Guerre économique et guerre du gaz
Pourtant, ainsi que nous le disions, « à toute chose malheur est bon » ! L’indéniable défaite diplomatique de Washington que la subtilité d’un Lavrov a permis de maquiller en honorable sortie de crise – un cas analogue à la proposition Russe de neutraliser les armes chimiques syriennes, solution qui permis à Obama de sauver la face en renonçant in extremis à tirer ses missiles de croisière sur Damas – offre une exceptionnelle occasion aux Américains d’inonder le marché européen des sous-produits de leur ultime coqueluche, les gaz de schistes.

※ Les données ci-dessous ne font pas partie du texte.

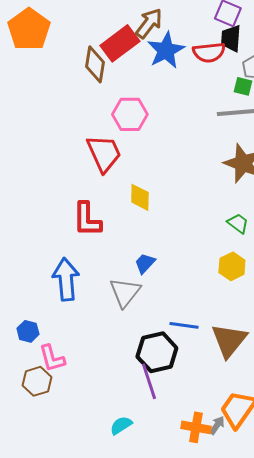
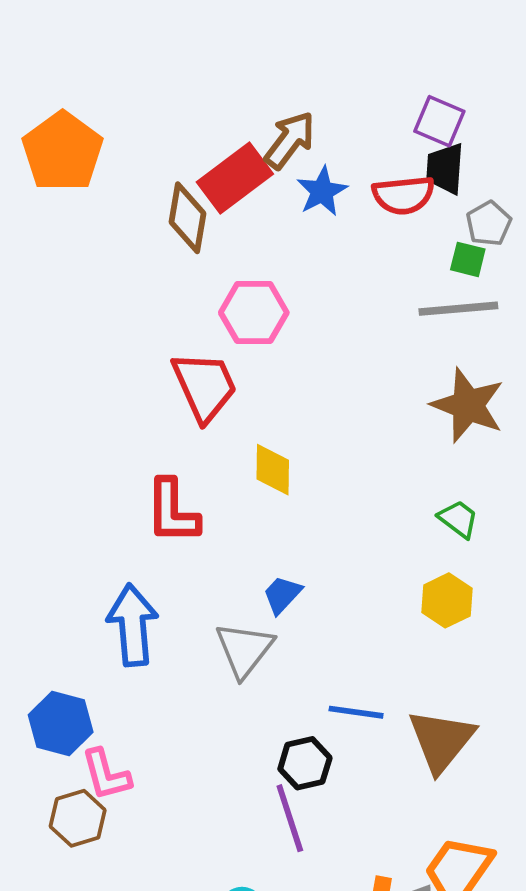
blue star: (166, 50) -> (322, 191), size x0.7
blue hexagon: (28, 331) -> (61, 724), size x1.5
black hexagon: (157, 352) -> (305, 763), size x0.7

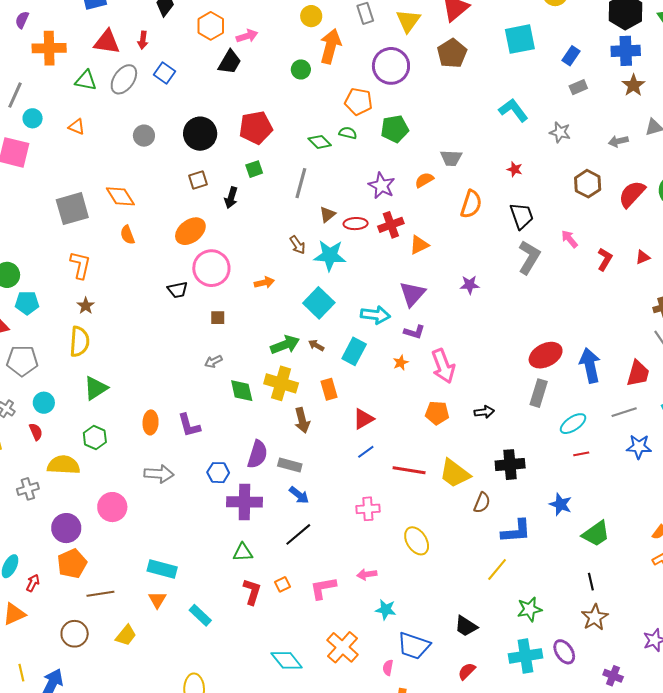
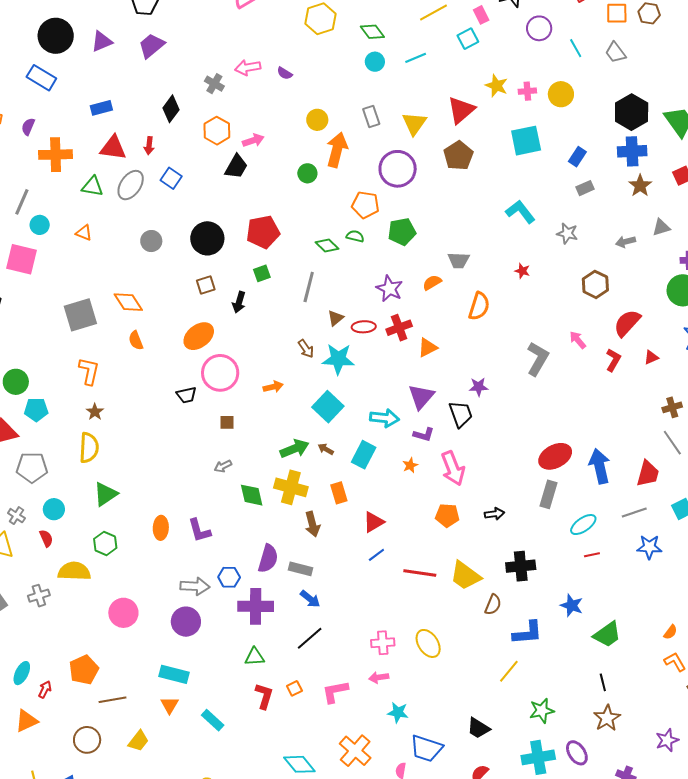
red semicircle: (632, 194) -> (627, 323), moved
black trapezoid: (522, 216) -> (461, 414), moved
gray arrow: (159, 474) -> (195, 586), moved
pink cross: (368, 509) -> (383, 643), moved
purple circle: (66, 528) -> (186, 622), moved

Débordant de gaz de schistes et de pétrole issu des sables bitumineux, la Grande Amérique vend désormais massivement et à vil prix de la houille brute à une Allemagne aspirée par son éprouvante transition énergétique [10]. Houille dont les Yankees n’ont plus que faire et qui alimente à présent les centrales à énergie fossile indispensables au fonctionnement de ces « intermittents du spectacle » que sont les parc d’éoliennes… lesquelles ne tournent qu’épisodiquement et le plus souvent pour un rendement passablement aléatoire. Disant cela nous ne mésestimons pas les fluctuations du marché qui viendraient relativiser ce raisonnement. Disons simplement que la réduction drastique - pour utiliser un anglicisme – de la dépendance énergétique de l’Europe à l’égard de la Russie – gaz et houille – se fera à l’avantage de l’Amérique du nord, de ses exportations de charbon et de gaz qu’une flotte de méthaniers se chargera d’acheminer à bon port.

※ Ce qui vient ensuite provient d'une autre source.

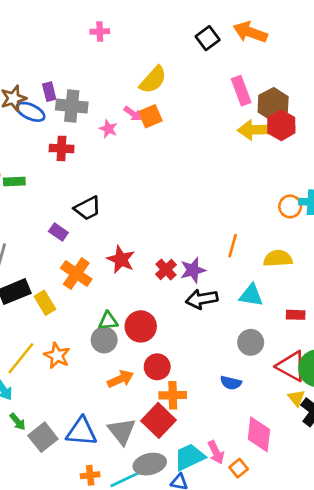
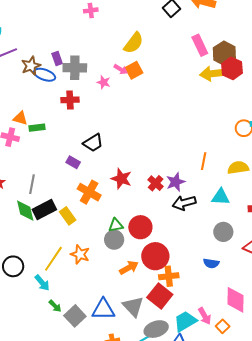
red circle: (157, 367) -> (155, 256), size x1.4

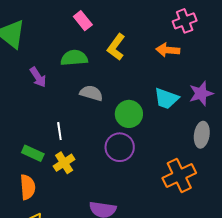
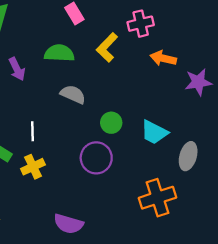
pink cross: (185, 21) -> (141, 24), moved
purple star: (201, 94) -> (198, 82), moved
cyan trapezoid: (166, 99) -> (154, 132), moved
green circle: (129, 114) -> (111, 123), size x0.7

La guerre économique/énergétique États-Unis versus l’Europe – l’Alliance n’exclut pas la mortelle concurrence entre partenaires, n’est-ce pas ? – va, grâce à la mise au ban de la Russie et à la politique de sanctions qui se mettra inexorablement en place, cela indépendamment du gel de la crise ouverte et de la normalisation diplomatique en cours, se doubler de l’injonction américaine à l’Europe de réduire sa dépendance énergétique – pétrole et gaz - vis-à-vis de la Russie… Car « l’Union européenne dépend pour environ un tiers des fournitures énergétiques russes : Allemagne et Italie pour 30 %, Suède et Roumanie pour 45 %, Finlande et République tchèque pour 75 %, Pologne et Lituanie pour plus de 90 %” [ilmanifesto.it26mars14] ».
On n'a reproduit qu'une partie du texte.